Едким гневом дышала ее грудь, и она как бы предлагала себя Солибасу, который понимал не больше Гараиви. Не видел открытого ложа, подушки на его вершине, сладострастно раскинутых тканей. Хранил все свое уважение к ней, происходившей от Базилевса, столь алчущей власти и могущества. Притом же ему ли обладать ею – ему, ныне безрукому.

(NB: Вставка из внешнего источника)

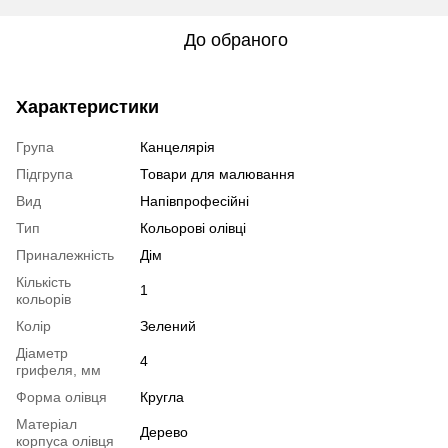
До обраного
Характеристики
Група
Канцелярія
Підгрупа
Товари для малювання
Вид
Напівпрофесійні
Тип
Кольорові олівці
Приналежність
Дім
Кількість
1
кольорів
Колір
Зелений
Діаметр
4
грифеля, мм
Форма олівця
Кругла
Матеріал
Дерево
корпуса олівця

Он отступил, но она не отставала и, вперив свои животно-голубые очи в его черные глаза, по-прежнему метала в лицо ему жгучие, горькие слова:

– Пусть изувечены вы, что из того? Я соединюсь в браке с тем из вас троих, кто вкупе со мной оплодотворит наследие Юстиниана. Управда, брат мой, слаб, слепота его враждебна венцу, Евстахия мешает кровь славянскую со всей кровью эллинской и неугодно мне, чтобы исказилось племя мое. Разве родится от моего брата и от нее поколение здоровое и сильное? Он хил и ненадежна она. Я, да я, Виглиница, способна родить поколения мощные и сильные, которые владычествовали бы над Европой, над Африкой, над Азией.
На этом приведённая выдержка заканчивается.